In Shocking Twist, Corporations Would Still Prefer Not to Pay Taxes

Pop Culture
While Republicans blast companies for speaking out against new voting restrictions in Georgia, the business community returned to form to bash Biden’s infrastructure bill.

Republicans have spent the last couple weeks railing against “woke” corporations, calling on supporters to boycott companies that have taken stands against their attacks on voting rights and in some cases threatening businesses that break with them ideologically. “Corporations will invite serious consequences,” Senate Minority Leader Mitch McConnell warned this week, “if they become a vehicle for far-left mobs to hijack our country from outside the constitutional order.”

But rumors of the death of the cozy relationship between the corporate world and the GOP have been greatly exaggerated.
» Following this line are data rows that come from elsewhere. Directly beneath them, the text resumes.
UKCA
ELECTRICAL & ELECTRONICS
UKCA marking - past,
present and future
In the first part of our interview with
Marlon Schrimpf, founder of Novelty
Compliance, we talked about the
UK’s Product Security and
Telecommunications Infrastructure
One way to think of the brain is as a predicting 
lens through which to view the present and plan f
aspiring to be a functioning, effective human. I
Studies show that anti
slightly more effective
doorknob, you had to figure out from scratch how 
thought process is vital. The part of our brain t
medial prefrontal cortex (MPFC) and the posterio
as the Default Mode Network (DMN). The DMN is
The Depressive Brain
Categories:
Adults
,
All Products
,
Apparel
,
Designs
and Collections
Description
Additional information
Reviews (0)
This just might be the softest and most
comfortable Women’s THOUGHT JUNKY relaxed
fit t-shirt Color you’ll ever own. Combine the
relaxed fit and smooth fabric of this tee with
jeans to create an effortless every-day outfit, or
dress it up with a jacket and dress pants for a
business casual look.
The business community may have taken stands against Republican outrages after the January 6 insurrection and the recent passage of Georgia’s draconian voting restrictions—but business is still business, and a bottom line is still a bottom line, and companies are still going to go on the attack against anything they perceive to be a threat to it.

Take Joe Biden’s infrastructure plan. The sweeping proposal, which Democrats may try to pass through reconciliation once its final details are worked out, appears to command broad support from the American people, who overwhelmingly approve of raising taxes on corporations to fund repairs to the country’s roads and bridges and other ambitious projects. But the corporate world, predictably, isn’t exactly pleased with the idea of a corporate tax hike, and is mobilizing against Biden’s efforts. “The benefits of infrastructure would be offset by punitive tax increases,” Neil Bradley, chief policy officer at the Chamber of Commerce, which opposes the package, told Politico. “And if they move ahead with only Democratic votes, the concept of doing anything on a bipartisan basis would be over and it would just reinforce the kind of gridlock that has prevented progress on every other issue.”

Under the Biden legislation, the corporate tax rate would increase from 21% to 28%—and while corporations and business groups have expressed support for infrastructure improvements in the past, a number of high-powered executives, companies, and organizations like the Chamber of Commerce oppose raising taxes on corporations to do it. “It really does matter if this is totally partisan,” one CEO told the outlet. “Biden made a lot of promises to do this stuff differently. But while it has a shinier veneer, a lot of it just seems like Trump doing everything his way.”

It doesn’t, of course. But the corporations’ opposition puts them in league with Republicans, who haven’t put forth much in the way of a counter-proposal but have nonetheless vowed to do what they can to stymie the Democrats, arguing that their plan defines infrastructure too broadly and would hurt the economy. “I’m going to fight them every step of the way,” McConnell said after Biden outlined his plan. “I think this is the wrong prescription for America.” That might not matter: the Senate parliamentarian this week said that reconciliation could be used for infrastructure, potentially clearing the way for Democrats to pass their package without GOP support. Still, passing it would require a simple majority that the Democrats may not have at the moment, as Senators Joe Manchin and Mark Warner have each expressed reservations about the bill. It’s not quite clear what Warner’s concerns are, but Manchin’s echo those of the business world and his colleagues on the other side of the aisle: “If I don’t vote to get on it,” he said in a recent radio interview, expressing concern about corporate tax increases, the bill is “not going anywhere.”

One supposes that Democrats will find a way to unify, even if it means the bill undergoes some changes along the way. But it remains to be seen what, if any, concessions will be enough to placate the corporate world. On the one hand, there have been some signs of openness. Jeff Bezos, taking a break from his crusade to keep his workers from unionizing, expressed measured support for a “rise in the corporate tax rate. But he also declined to fully endorse the Biden plan, calling for a more “balanced” approach. The lack of clarity about what that means hints at the limitations in expecting the corporate world to help “fix” the problems facing the nation, as Jamie Dimon called on the private sector to do in his annual shareholders letter Wednesday. Companies can and should be an engine for good, particularly on social equity issues. But profit motives can also complicate the corporate world’s efforts to be, as Dimon suggested, a “responsible community citizen”—or to be seen as one. “Business doesn’t have a political party,” as the New York TimesAndrew Ross Sorkin put it Tuesday. “Its party is profit.”